By repeatedly insisting that the U.S. won't settle for anything less than their maximalist demands, the administration has ensured that the U.S. will come away from the process with nothing.
Mike_Pompeo_by_Gage_Skidmore

Mike Pompeo has traveled to North Korea in an attempt to make some progress in negotiations, but the administration’s unrealistic demands stand in the way of that:

Secretary of State Mike Pompeo landed in North Korea on Friday for a series of talks aimed at persuading the country to give up its nuclear and ballistic missile programs — a mission that in his conversations with at least two outside experts he has said was doomed from the outset [bold mine-DL].

The dire assessment from Mr. Pompeo comes despite that fact that he is one of the most visible proponents of North Korea talks in the Trump administration.

If the administration isn’t prepared to reduce its demands and accept far less than what they have been expecting in the past, Pompeo’s assessment is correct. North Korea isn’t going to give up its nuclear weapons and ballistic missile programs, and an administration with a better understanding of the situation would have realized this a lot earlier. The main flaw in Trump’s North Korea policy all along is that it is trying to make North Korea give up something that it considers essential to the regime’s survival, and administration officials seem unable to grasp that no government would ever agree to something like that. Since the administration refuses to accept anything less than North Korea’s capitulation, it has guaranteed that the policy can’t produce anything other than failure on its own terms. If that’s what happens, it’s an unfortunate waste of the diplomatic process that South Korea initiated.

Instead of acknowledging that its demands are unrealistic and adapting to the reality that North Korea isn’t going to disarm, it seems that the administration is preparing to go back down the dead-end path of sanctions:

If failure is inevitable, Mr. Pompeo wants it to come more quickly this time, so the administration can return to its maximum pressure campaign of sanctions and diplomatic isolation of North Korea, he has told advisers.
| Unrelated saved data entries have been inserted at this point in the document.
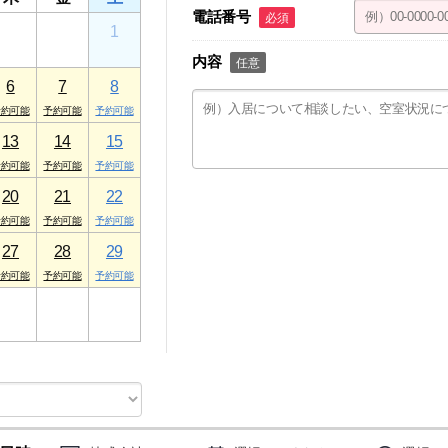
電話番号
必須
30
31
1
内容
任意
6
7
8
13
14
15
20
21
22
27
28
29
3
4
5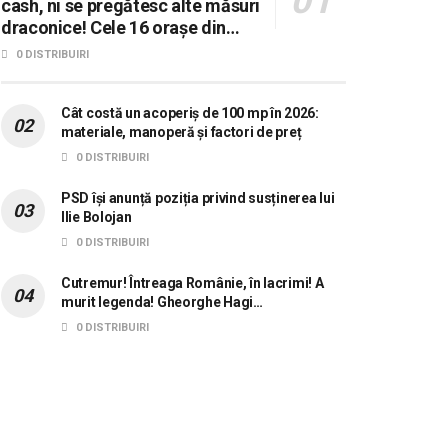
cash, ni se pregătesc alte măsuri
draconice! Cele 16 orașe din
România în care se dorește
0 DISTRIBUIRI
aplicarea sistemului 0 carne, 0
lactate, 0 mașini!
Cât costă un acoperiș de 100 mp în 2026:
materiale, manoperă și factori de preț
0 DISTRIBUIRI
PSD își anunță poziția privind susținerea lui
Ilie Bolojan
0 DISTRIBUIRI
Cutremur! Întreaga Românie, în lacrimi! A
murit legenda! Gheorghe Hagi…
0 DISTRIBUIRI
If the administration decides to return to a campaign of maximum pressure, officials have privately acknowledged, the administration may not again be able to persuade the world that Mr. Kim is out of control and cannot be trusted with nuclear weapons.

The other reality that Trump and Pompeo aren’t accepting is that the so-called “maximum pressure” is already over and isn’t coming back. Maximum pressure is not what brought North Korea to the table in any case, and resuming that pressure campaign isn’t going to have any success. The international support that the U.S. had been receiving on North Korea began to dissipate as soon as North Korea showed a willingness to engage. The U.S. is picking so many fights with China and others on other fronts that they have no reason to go along with what Washington wants.
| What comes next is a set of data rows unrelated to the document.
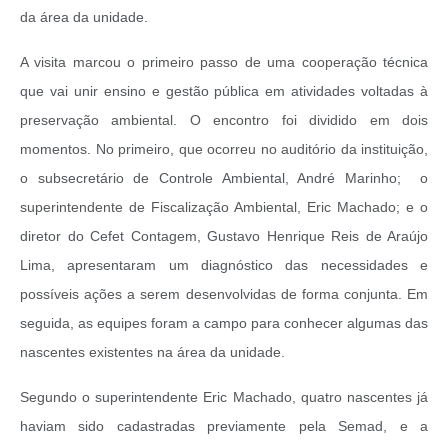
da área da unidade.
A visita marcou o primeiro passo de uma cooperação técnica
que vai unir ensino e gestão pública em atividades voltadas à
preservação ambiental. O encontro foi dividido em dois
momentos. No primeiro, que ocorreu no auditório da instituição,
o subsecretário de Controle Ambiental, André Marinho; o
superintendente de Fiscalização Ambiental, Eric Machado; e o
diretor do Cefet Contagem, Gustavo Henrique Reis de Araújo
Lima, apresentaram um diagnóstico das necessidades e
possíveis ações a serem desenvolvidas de forma conjunta. Em
seguida, as equipes foram a campo para conhecer algumas das
nascentes existentes na área da unidade.
Segundo o superintendente Eric Machado, quatro nascentes já
haviam sido cadastradas previamente pela Semad, e a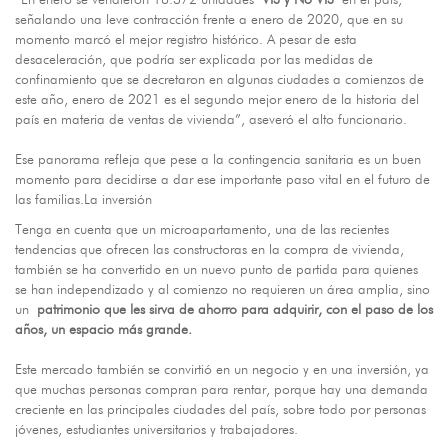
“En enero se vendieron 16.372 unidades
VIS y No VIS
en el país,
señalando una leve contracción frente a enero de 2020, que en su
momento marcó el mejor registro histórico. A pesar de esta
desaceleración, que podría ser explicada por las medidas de
confinamiento que se decretaron en algunas ciudades a comienzos de
este año, enero de 2021 es el segundo mejor enero de la historia del
país en materia de ventas de vivienda”, aseveró el alto funcionario.
Ese panorama refleja que pese a la contingencia sanitaria es un buen
momento para decidirse a dar ese importante paso vital en el futuro de
las familias.La inversión
Tenga en cuenta que un microapartamento, una de las recientes
tendencias que ofrecen las constructoras en la compra de vivienda,
también se ha convertido en un nuevo punto de partida para quienes
se han independizado y al comienzo no requieren un área amplia, sino
un
patrimonio que les sirva de ahorro para adquirir, con el paso de los
años, un espacio más grande.
Este mercado también se convirtió en un negocio y en una inversión, ya
que muchas personas compran para rentar, porque hay una demanda
creciente en las principales ciudades del país, sobre todo por personas
jóvenes, estudiantes universitarios y trabajadores.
Even though he apparently knows that disarmament isn’t happening, Pompeo is going to have to go through the motions of chasing after an unreachable goal for the rest of the year to keep the president happy:

Still, Mr. Pompeo must keep trying to persuade Mr. Kim to reverse course for at least another few months, and probably until after November’s midterm elections, largely because Mr. Trump will not stand for an earlier declaration of failure, according to those who have spoken with him about North Korea.
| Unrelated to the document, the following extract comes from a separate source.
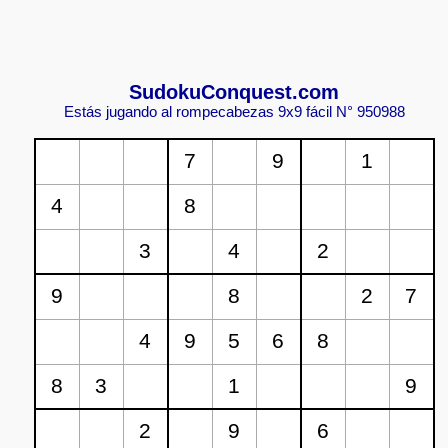
Sudoku
Conquest.com
Estás jugando al rompecabezas 9x9 fácil N° 950988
There is an opportunity to negotiate for limited concessions from North Korea, but it won’t last forever and it seems likely to be squandered in pursuit of an impossible goal. By repeatedly insisting that the U.S. won’t settle for anything less than their maximalist demands, the administration has ensured that the U.S. will come away from the process with nothing. The administration’s all-or-nothing approach to diplomacy with both North Korea and Iran shows just how little interest they have in genuine diplomacy and the compromise that it requires.